Damián Giménez

Personal information
- Full name: Damián Joel Giménez
- Date of birth: February 26, 1982 (age 43)
- Place of birth: Lomas de Zamora, Argentina
- Height: 1.87 m (6 ft 2 in)
- Position(s): Defender

Senior career*
- Years: Team / Apps / (Gls)
- 2001–2005: Banfield / 72 / (1)
- 2005: Newell's Old Boys / 10 / (0)
- 2005–2007: Pescara / 12 / (0)
- 2007: Nueva Chicago / 7 / (0)
- 2007–2009: Chornomorets / 40 / (0)
- 2009–2010: Alki Larnaca / 15 / (0)
- 2010–2011: Temperley / 27 / (0)
- 2011–2012: Leandro N. Alem / 15 / (0)
- 2012: Atlético Chascomús / 13 / (0)
- 2012–2014: Villa San Carlos / 58 / (1)
- 2014–2015: Textil Mandiyú / 14 / (0)
- 2015–2016: Cerro Largo / 24 / (0)

International career
- Argentina U20 / 2 / (0)

= Damián Giménez =

Argentine footballer

Damián Joel Giménez (born February 26, 1982) is an Argentinian football player, who most recently played for Cerro Largo in the Uruguayan Primera División.

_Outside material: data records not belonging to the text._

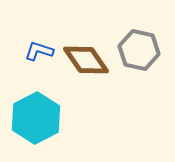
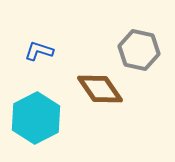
brown diamond: moved 14 px right, 29 px down
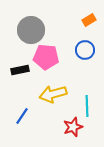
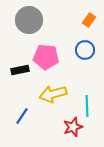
orange rectangle: rotated 24 degrees counterclockwise
gray circle: moved 2 px left, 10 px up
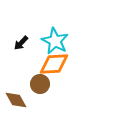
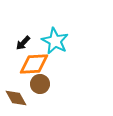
black arrow: moved 2 px right
orange diamond: moved 20 px left
brown diamond: moved 2 px up
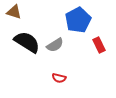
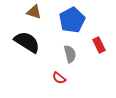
brown triangle: moved 20 px right
blue pentagon: moved 6 px left
gray semicircle: moved 15 px right, 9 px down; rotated 72 degrees counterclockwise
red semicircle: rotated 24 degrees clockwise
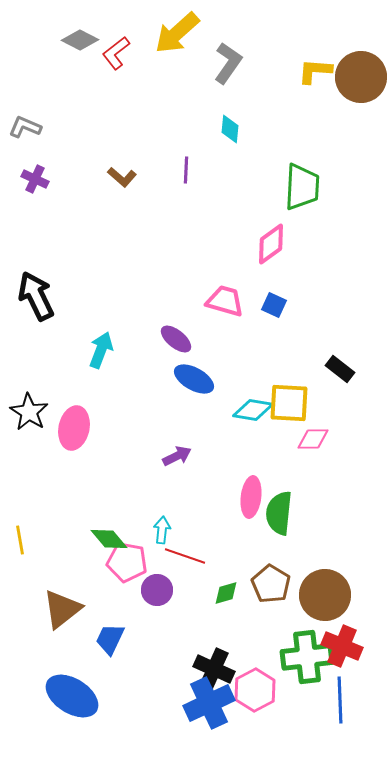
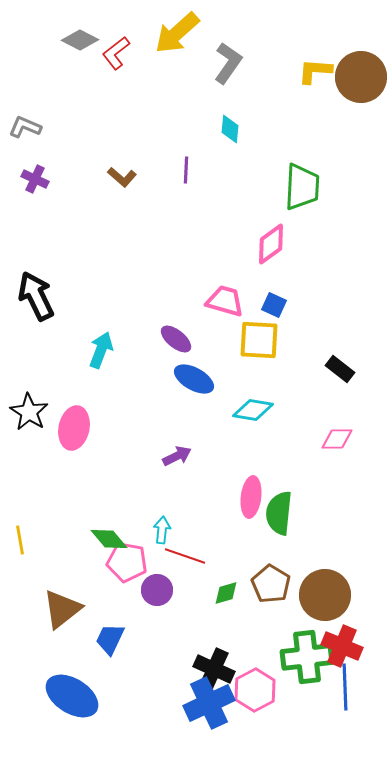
yellow square at (289, 403): moved 30 px left, 63 px up
pink diamond at (313, 439): moved 24 px right
blue line at (340, 700): moved 5 px right, 13 px up
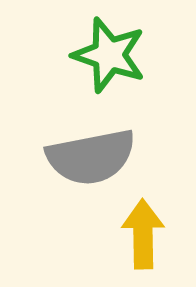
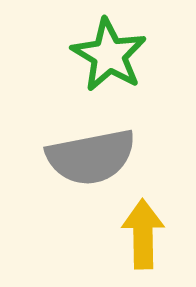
green star: rotated 12 degrees clockwise
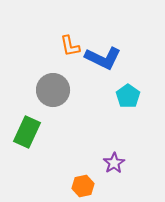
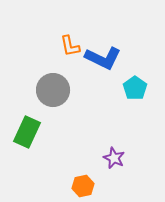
cyan pentagon: moved 7 px right, 8 px up
purple star: moved 5 px up; rotated 15 degrees counterclockwise
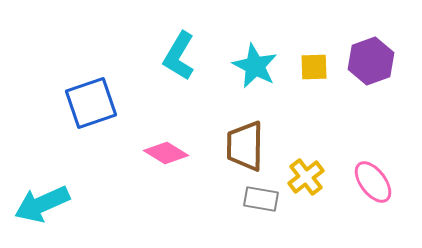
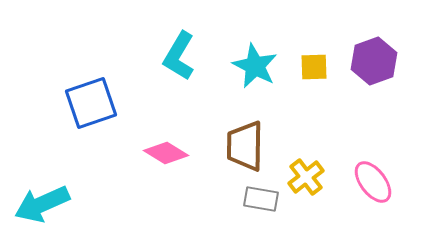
purple hexagon: moved 3 px right
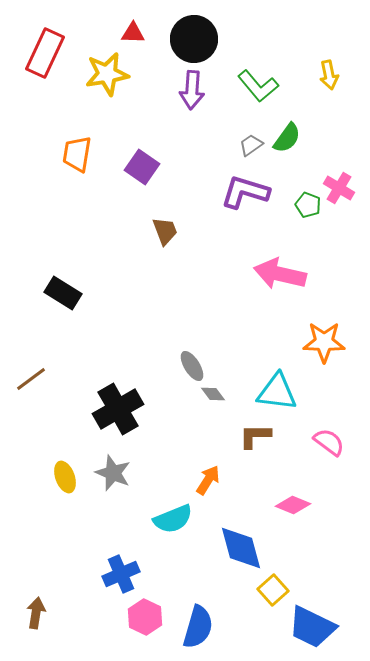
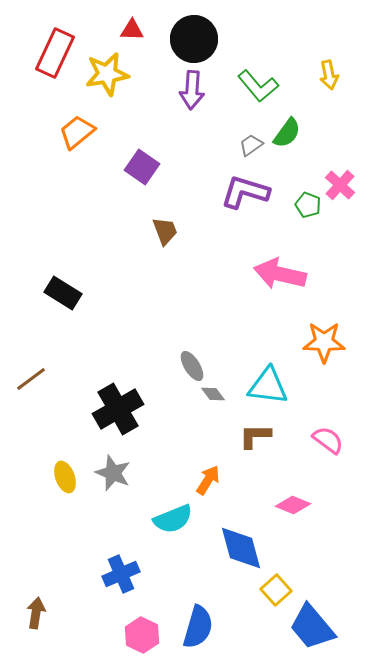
red triangle: moved 1 px left, 3 px up
red rectangle: moved 10 px right
green semicircle: moved 5 px up
orange trapezoid: moved 22 px up; rotated 42 degrees clockwise
pink cross: moved 1 px right, 3 px up; rotated 12 degrees clockwise
cyan triangle: moved 9 px left, 6 px up
pink semicircle: moved 1 px left, 2 px up
yellow square: moved 3 px right
pink hexagon: moved 3 px left, 18 px down
blue trapezoid: rotated 24 degrees clockwise
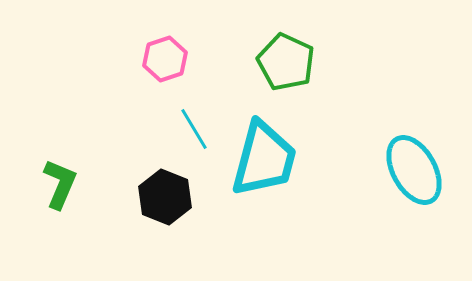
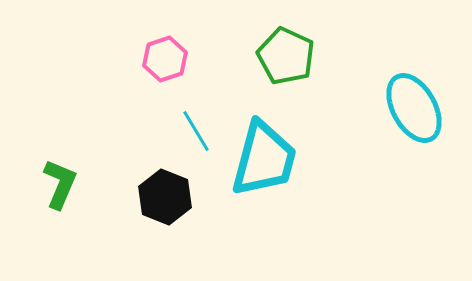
green pentagon: moved 6 px up
cyan line: moved 2 px right, 2 px down
cyan ellipse: moved 62 px up
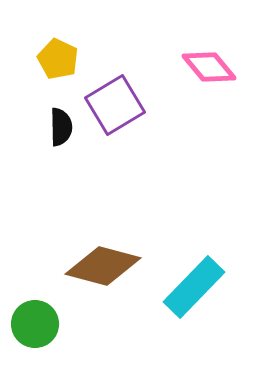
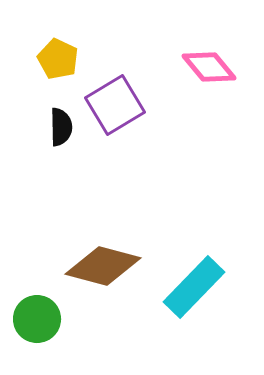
green circle: moved 2 px right, 5 px up
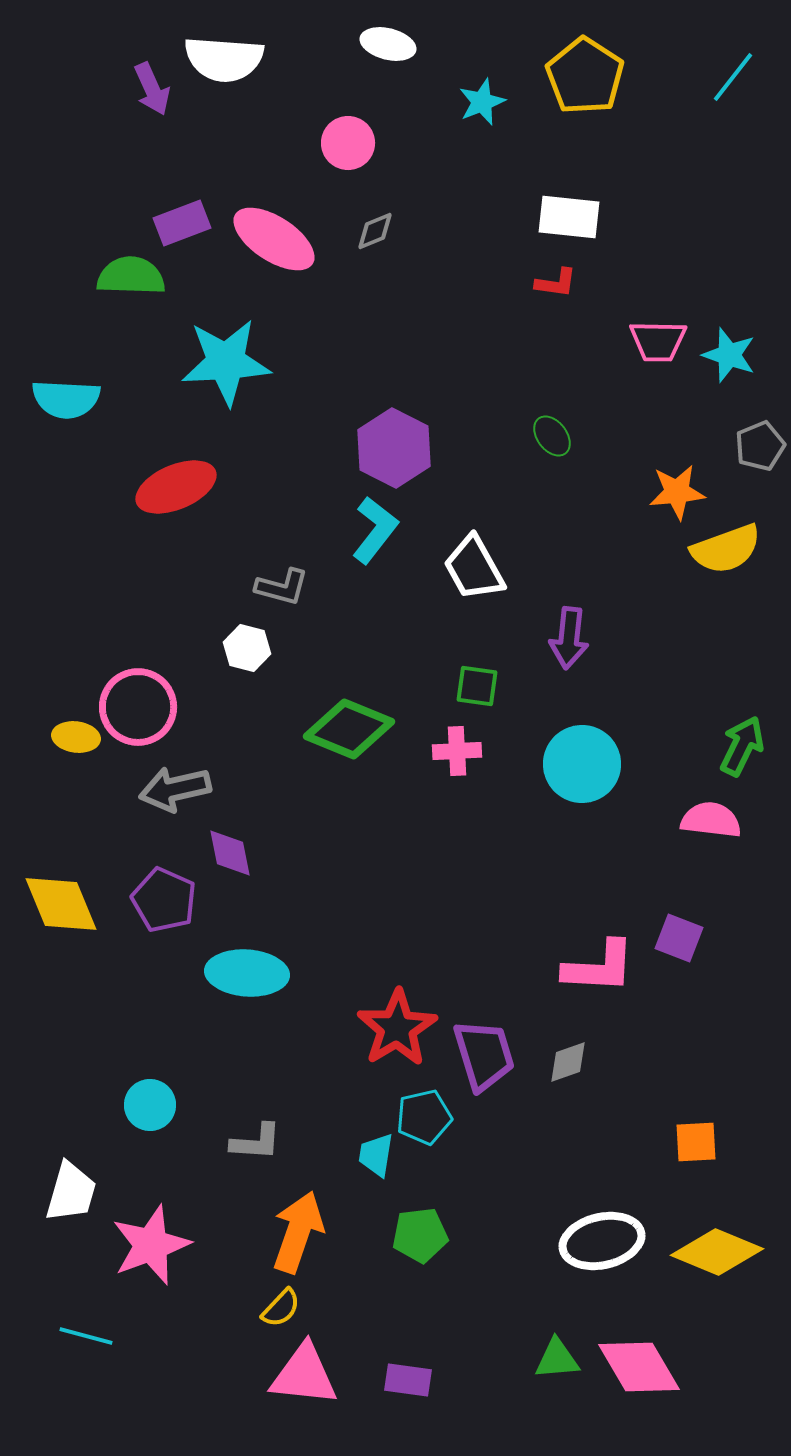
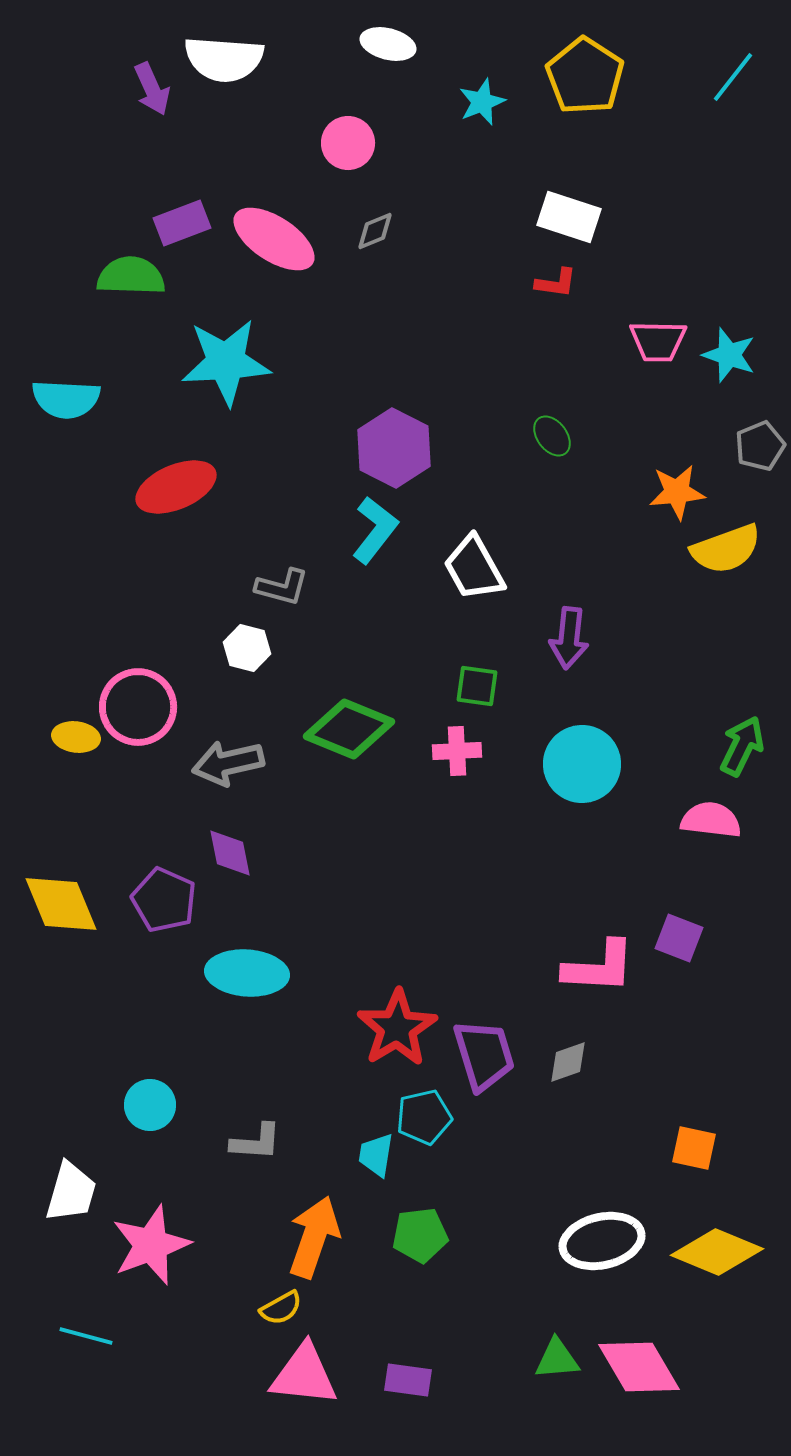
white rectangle at (569, 217): rotated 12 degrees clockwise
gray arrow at (175, 789): moved 53 px right, 26 px up
orange square at (696, 1142): moved 2 px left, 6 px down; rotated 15 degrees clockwise
orange arrow at (298, 1232): moved 16 px right, 5 px down
yellow semicircle at (281, 1308): rotated 18 degrees clockwise
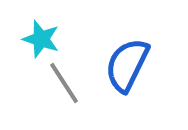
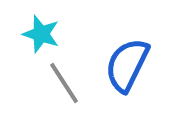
cyan star: moved 5 px up
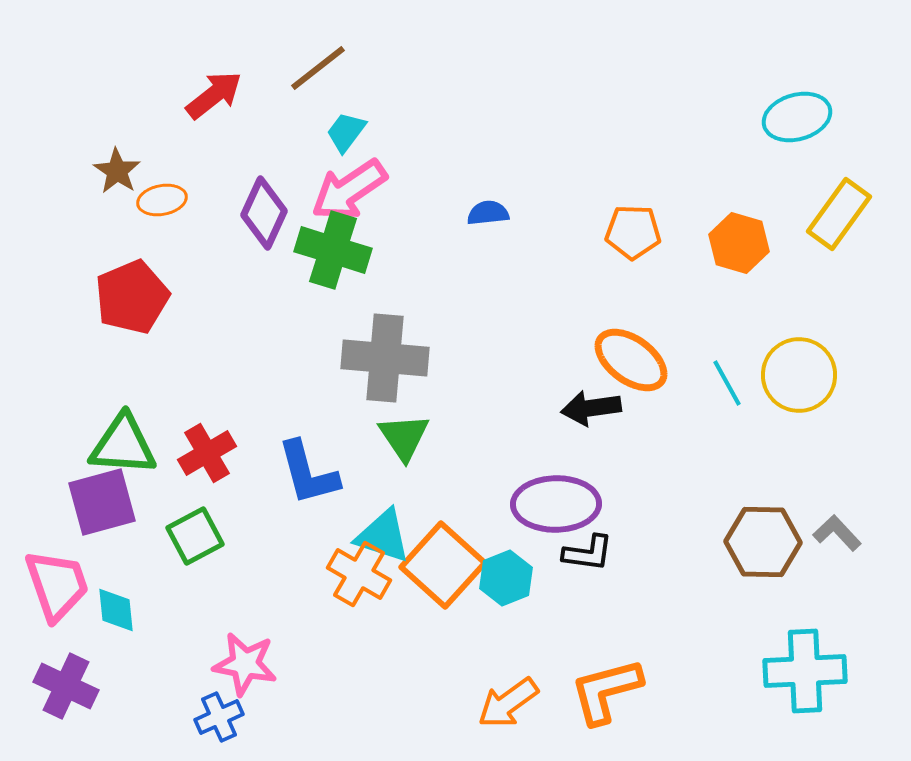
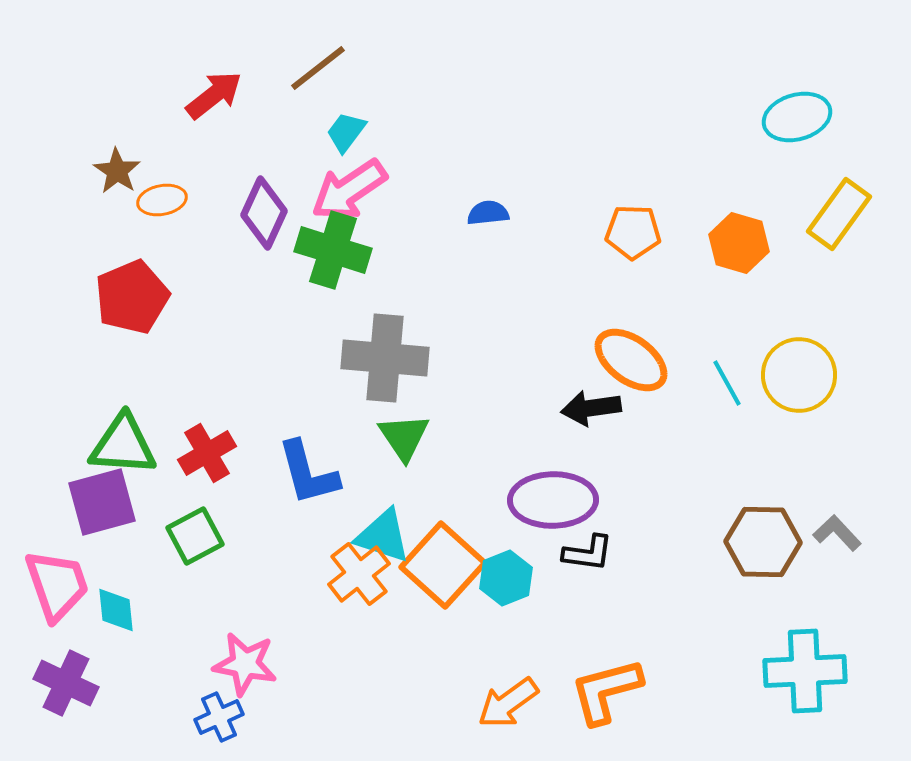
purple ellipse at (556, 504): moved 3 px left, 4 px up
orange cross at (359, 574): rotated 22 degrees clockwise
purple cross at (66, 686): moved 3 px up
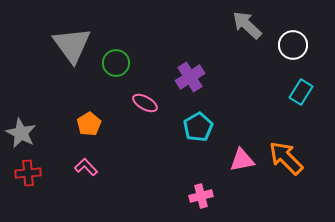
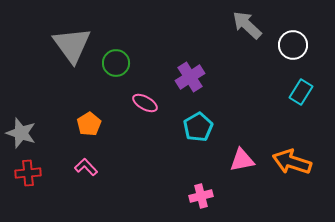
gray star: rotated 8 degrees counterclockwise
orange arrow: moved 6 px right, 4 px down; rotated 27 degrees counterclockwise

He also holds an Italian passport. Giménez is a left-sided defender, but can also operate in midfield.

==Club career==
Most of his early career Giménez spent with Banfield in Argentina. In 2005, he played in the Copa Libertadores with Banfield. The club reached the quarterfinals of that tournament, losing 3–4 to River Plate on aggregate. He has also spent two seasons playing in Italy with Pescara in Serie B. After spending the first year in Italy, Giménez moved back to Argentina due to family problems. He returned for the following season but had lost his starting spot. On February 7, 2007, he moved to Nueva Chicago to play in the Torneo Clausura of the Primera División Argentina. The team finished in 15th place and was relegated to Primera B Nacional Argentina. Because of the relegation he was available on a free transfer. In July 2007 he underwent a trial at Heart of Midlothian F.C. in Scotland. He impressed the Hearts staff on their pre-season tour of Austria, and was offered a one-year contract, but failed to agree personal terms. Later the same summer he had a trial with Bristol City F.C. While on tour in Latvia with Bristol City F.C. he broke his nose during a match. On August 1, 2007, he signed with the Ukrainian side Chornomorets.

On 18 December 2009, Alki announced the signing of Damian Gimenez until the end of the season.

==National team==
Giménez has been capped at the U20 level, and has been called up to train with the senior team. He has 15 caps for the U20 team, but, so far, no official matches at the senior level. He just missed making the U20 squad, which went on to win a gold medal at the 2001 FIFA World Youth Championship.